Can I export the Session Keys between my environments?

Document ID : KB000033224
Last Modified Date : 14/02/2018
Show Technical Document Details

Question

I am trying to export Siteminder R12.52 Agent Keys and Session Keys from one environment and import them into a new environment. 

I used the smkeyexport command ti export the keys. When I open the output file (.smdif) I see 4 agent keys but no session key. The other key that shows up in the file is the persistent key. 

Is this key the same as the session key? Is there a different commend to export the session.
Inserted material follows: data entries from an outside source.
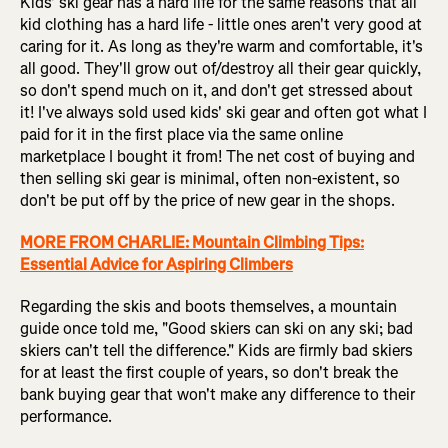
Kids' ski gear has a hard life for the same reasons that all
kid clothing has a hard life - little ones aren't very good at
caring for it. As long as they're warm and comfortable, it's
all good. They'll grow out of/destroy all their gear quickly,
so don't spend much on it, and don't get stressed about
it! I've always sold used kids' ski gear and often got what I
paid for it in the first place via the same online
marketplace I bought it from! The net cost of buying and
then selling ski gear is minimal, often non-existent, so
don't be put off by the price of new gear in the shops.
MORE FROM CHARLIE: Mountain Climbing Tips:
Essential Advice for Aspiring Climbers
Regarding the skis and boots themselves, a mountain
guide once told me, "Good skiers can ski on any ski; bad
skiers can't tell the difference." Kids are firmly bad skiers
for at least the first couple of years, so don't break the
bank buying gear that won't make any difference to their
performance.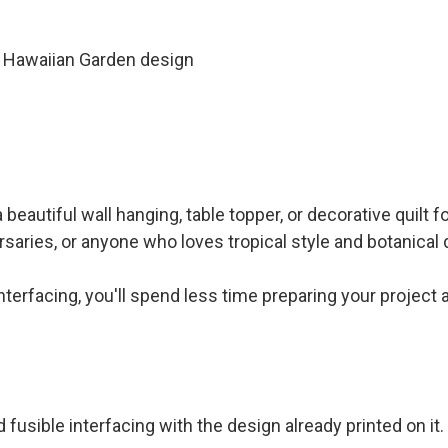
te Hawaiian Garden design
eautiful wall hanging, table topper, or decorative quilt f
saries, or anyone who loves tropical style and botanical 
interfacing, you'll spend less time preparing your project
 fusible interfacing with the design already printed on it.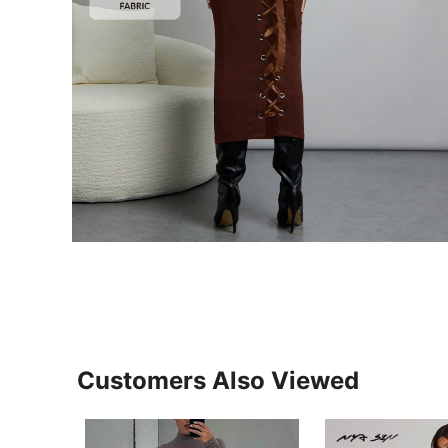
Customers Also Viewed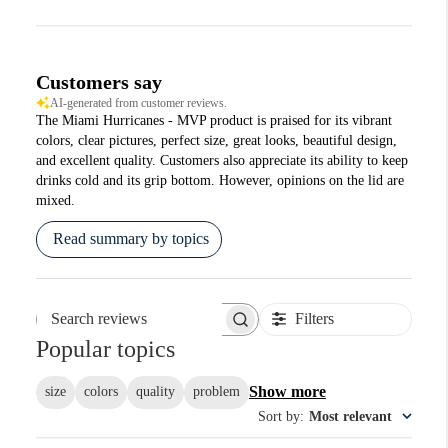
Customers say
AI-generated from customer reviews.
The Miami Hurricanes - MVP product is praised for its vibrant
colors, clear pictures, perfect size, great looks, beautiful design,
and excellent quality. Customers also appreciate its ability to keep
drinks cold and its grip bottom. However, opinions on the lid are
mixed.
Read summary by topics
Filters
Search reviews
Popular topics
Show more
size
colors
quality
problem
Sort by
:
Most relevant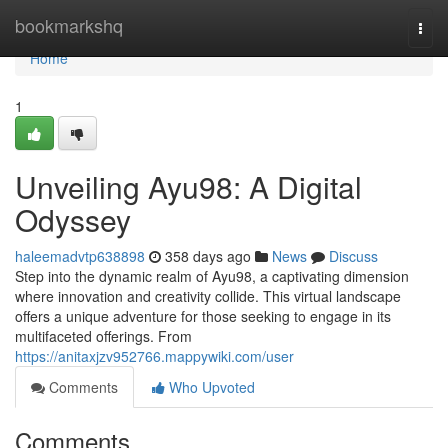
Home
bookmarkshq
Togg
navi
Home
1
Unveiling Ayu98: A Digital
Odyssey
haleemadvtp638898
358 days ago
News
Discuss
Step into the dynamic realm of Ayu98, a captivating dimension
where innovation and creativity collide. This virtual landscape
offers a unique adventure for those seeking to engage in its
multifaceted offerings. From
https://anitaxjzv952766.mappywiki.com/user
Comments
Who Upvoted
Comments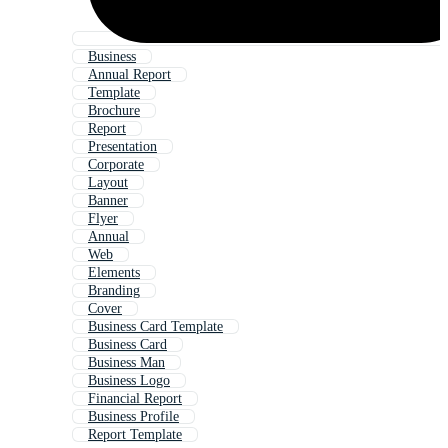
Business
Annual Report
Template
Brochure
Report
Presentation
Corporate
Layout
Banner
Flyer
Annual
Web
Elements
Branding
Cover
Business Card Template
Business Card
Business Man
Business Logo
Financial Report
Business Profile
Report Template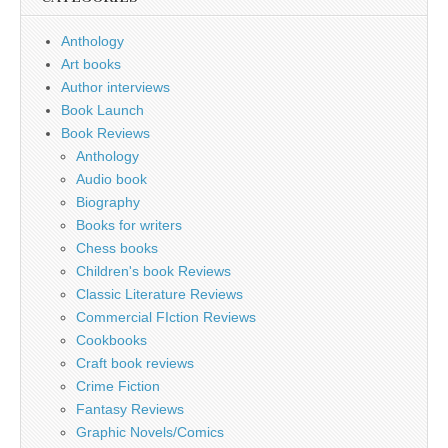
Anthology
Art books
Author interviews
Book Launch
Book Reviews
Anthology
Audio book
Biography
Books for writers
Chess books
Children's book Reviews
Classic Literature Reviews
Commercial FIction Reviews
Cookbooks
Craft book reviews
Crime Fiction
Fantasy Reviews
Graphic Novels/Comics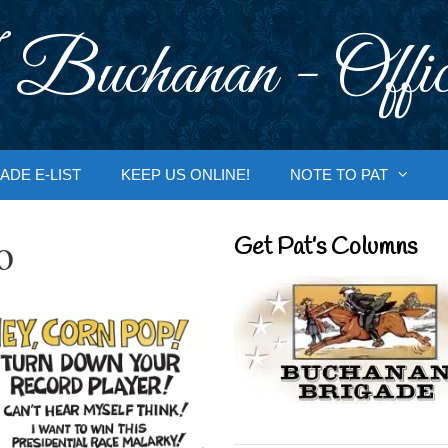
 Buchanan - Offic
ADE E-LIST
KEEP US ONLINE!
NOTE TO PAT
o
Get Pat’s Columns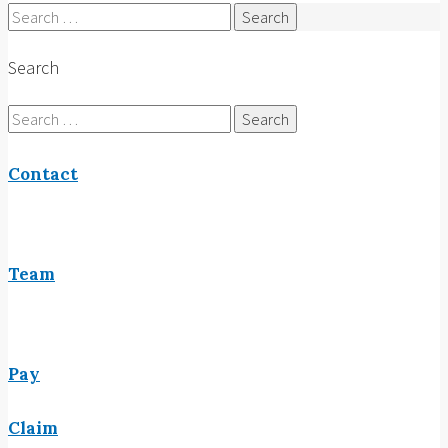
Search
for:
Search
Search
for:
Contact
Team
Pay
Claim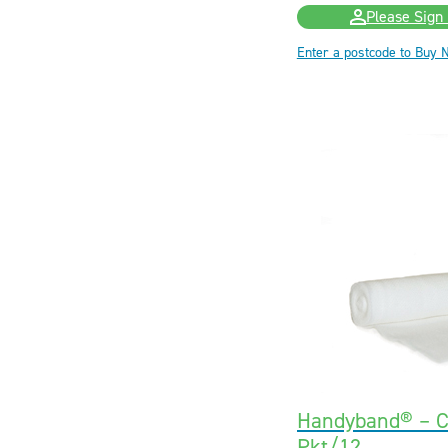
Please Sign 
Enter a postcode to Buy 
Handyband® – C
Pkt/12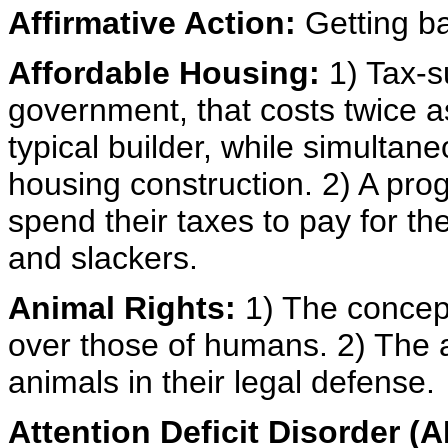
Affirmative Action:
Getting ba
Affordable Housing:
1) Tax-s
government, that costs twice as
typical builder, while simultane
housing construction. 2) A pro
spend their taxes to pay for th
and slackers.
Animal Rights:
1) The concept
over those of humans. 2) The ap
animals in their legal defense.
Attention Deficit Disorder (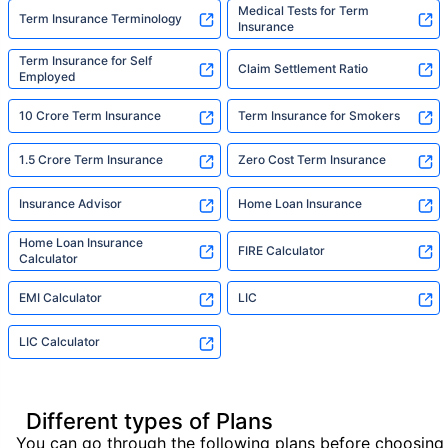
Medical Tests for Term
Term Insurance Terminology
Insurance
Term Insurance for Self
Claim Settlement Ratio
Employed
10 Crore Term Insurance
Term Insurance for Smokers
1.5 Crore Term Insurance
Zero Cost Term Insurance
Insurance Advisor
Home Loan Insurance
Home Loan Insurance
FIRE Calculator
Calculator
EMI Calculator
LIC
LIC Calculator
Different types of Plans
You can go through the following plans before choosing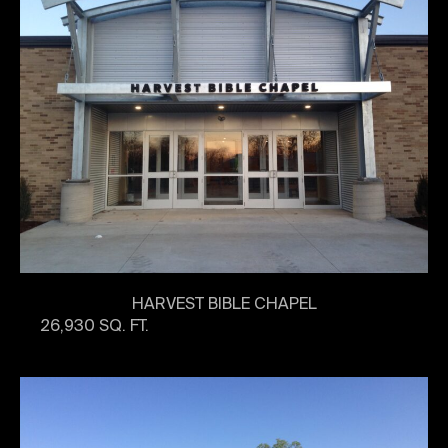
HARVEST BIBLE CHAPEL
26,930 SQ. FT.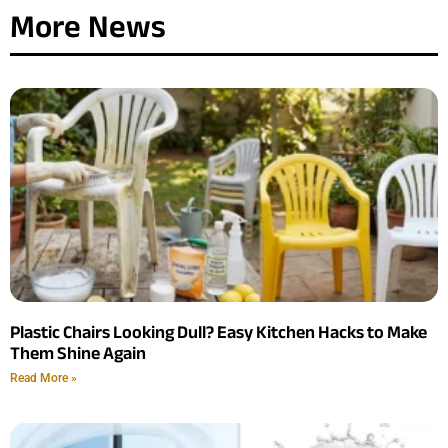
More News
Plastic Chairs Looking Dull? Easy Kitchen Hacks to Make
Them Shine Again
Read More »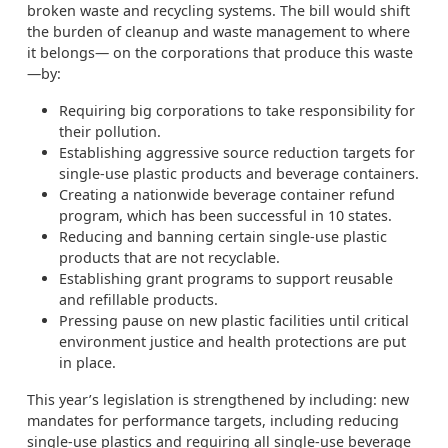
broken waste and recycling systems. The bill would shift
the burden of cleanup and waste management to where
it belongs— on the corporations that produce this waste
—by:
Requiring big corporations to take responsibility for
their pollution.
Establishing aggressive source reduction targets for
single-use plastic products and beverage containers.
Creating a nationwide beverage container refund
program, which has been successful in 10 states.
Reducing and banning certain single-use plastic
products that are not recyclable.
Establishing grant programs to support reusable
and refillable products.
Pressing pause on new plastic facilities until critical
environment justice and health protections are put
in place.
This year’s legislation is strengthened by including: new
mandates for performance targets, including reducing
single-use plastics and requiring all single-use beverage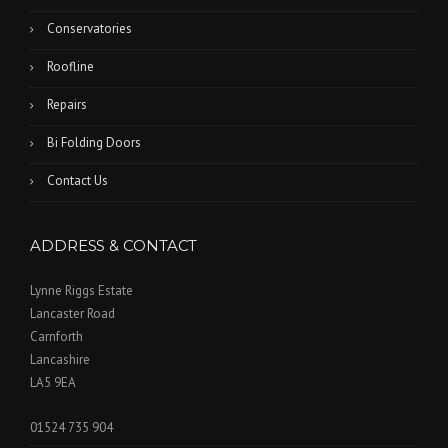
Conservatories
Roofline
Repairs
Bi Folding Doors
Contact Us
ADDRESS & CONTACT
Lynne Riggs Estate
Lancaster Road
Carnforth
Lancashire
LA5 9EA
01524 735 904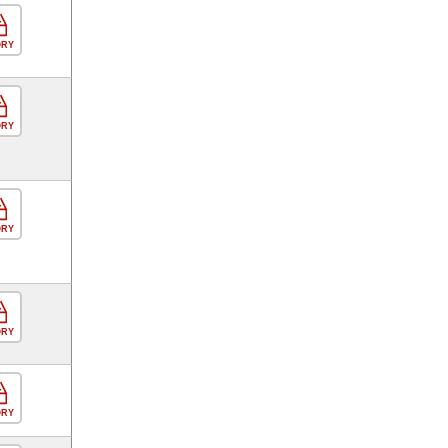
ORY
ORY
ORY
ORY
ORY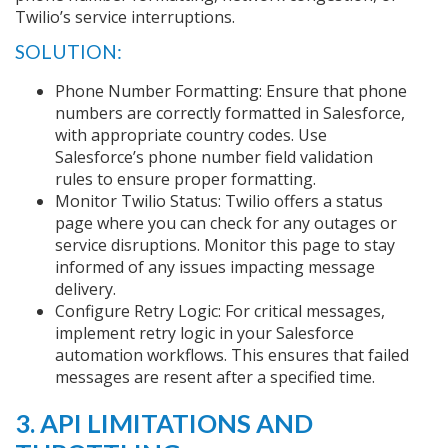
Twilio’s service interruptions.
SOLUTION:
Phone Number Formatting: Ensure that phone
numbers are correctly formatted in Salesforce,
with appropriate country codes. Use
Salesforce’s phone number field validation
rules to ensure proper formatting.
Monitor Twilio Status: Twilio offers a status
page where you can check for any outages or
service disruptions. Monitor this page to stay
informed of any issues impacting message
delivery.
Configure Retry Logic: For critical messages,
implement retry logic in your Salesforce
automation workflows. This ensures that failed
messages are resent after a specified time.
3. API LIMITATIONS AND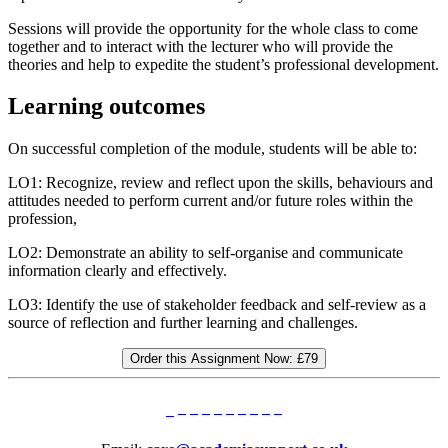
Sessions will provide the opportunity for the whole class to come
together and to interact with the lecturer who will provide the
theories and help to expedite the student’s professional development.
Learning outcomes
On successful completion of the module, students will be able to:
LO1: Recognize, review and reflect upon the skills, behaviours and
attitudes needed to perform current and/or future roles within the
profession,
LO2: Demonstrate an ability to self-organise and communicate
information clearly and effectively.
LO3: Identify the use of stakeholder feedback and self-review as a
source of reflection and further learning and challenges.
Order this Assignment Now:
£79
I have searched the siteminder bookshelf but did not find anything specifc to exporting session key.

 

Answer

No, Session Key and Persistent Key/Session Ticket Key are NOT same. 

Session Keys- used to encrypt traffic to/from the PS

Session Ticket Keys/Persistent Key - used by PS to encrypt session and identity specs

Session Keys are NOT stored in the policy store. They are auto generated using some seed.

While operating in FCC Compat Mode, it uses RC4-128 bit cipher (Session Keys) to encrypt traffic between Policy Server and Web Agent.

While operating in FCC Migration Mode or FIPs Only Mode, it uses AES-128 bit cipher to encrypt traffic between Policy Server and Web Agent.